[Collected data]

╔══

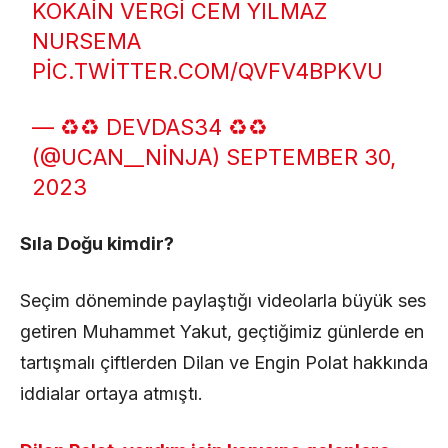
KOKAIN VERGI CEM YILMAZ
NURSEMA
PIC.TWITTER.COM/QVFV4BPKVU
— ♻️♻️ DEVDAS34 ♻️♻️
(@UCAN__NINJA)
SEPTEMBER 30,
2023
Sıla Doğu kimdir?
Seçim döneminde paylaştığı videolarla büyük ses
getiren Muhammet Yakut, geçtiğimiz günlerde en
tartışmalı çiftlerden Dilan ve Engin Polat hakkında
iddialar ortaya atmıştı.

╚══

• _Your instructions_
Give again only the lines starting at the one that contains "getiren Muhammet Yakut, geçtiğimiz" and running to the end of the data.

• _Exercise result_
getiren Muhammet Yakut, geçtiğimiz günlerde en
tartışmalı çiftlerden Dilan ve Engin Polat hakkında
iddialar ortaya atmıştı.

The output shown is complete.